● SUPPLIED DATA:
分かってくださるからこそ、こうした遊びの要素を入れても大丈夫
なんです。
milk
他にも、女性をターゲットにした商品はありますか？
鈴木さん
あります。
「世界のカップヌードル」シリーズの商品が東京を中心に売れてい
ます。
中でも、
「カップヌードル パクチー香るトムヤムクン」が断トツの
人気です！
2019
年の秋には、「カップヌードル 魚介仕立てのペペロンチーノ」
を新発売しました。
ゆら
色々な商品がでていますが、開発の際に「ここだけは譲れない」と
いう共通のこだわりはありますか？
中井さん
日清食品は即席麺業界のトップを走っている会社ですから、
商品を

● EXERCISE: Reproduce all of the entries word for word.

● TASK SOLUTION:
分かってくださるからこそ、こうした遊びの要素を入れても大丈夫
なんです。
milk
他にも、女性をターゲットにした商品はありますか？
鈴木さん
あります。
「世界のカップヌードル」シリーズの商品が東京を中心に売れてい
ます。
中でも、
「カップヌードル パクチー香るトムヤムクン」が断トツの
人気です！
2019
年の秋には、「カップヌードル 魚介仕立てのペペロンチーノ」
を新発売しました。
ゆら
色々な商品がでていますが、開発の際に「ここだけは譲れない」と
いう共通のこだわりはありますか？
中井さん
日清食品は即席麺業界のトップを走っている会社ですから、
商品を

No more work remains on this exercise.